:: Supplied material ::
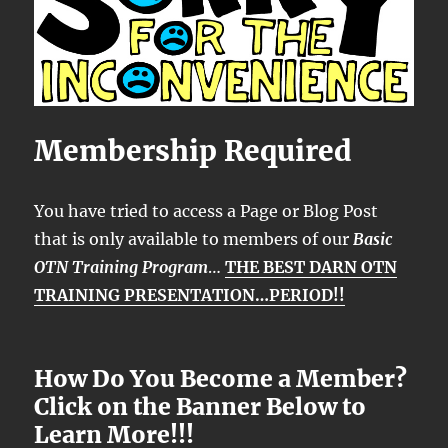
Membership Required
You have tried to access a Page or Blog Post
that is only available to members of our
Basic
OTN Training Program
…
THE BEST DARN OTN
TRAINING PRESENTATION…PERIOD!!
How Do You Become a Member?
Click on the Banner Below to
Learn More!!!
:::
> **Problem requirements**
Everything in the entries except the pictures must be duplicated exactly.

> **Your response**
Membership Required
You have tried to access a Page or Blog Post
that is only available to members of our
Basic
OTN Training Program
…
THE BEST DARN OTN
TRAINING PRESENTATION…PERIOD!!
How Do You Become a Member?
Click on the Banner Below to
Learn More!!!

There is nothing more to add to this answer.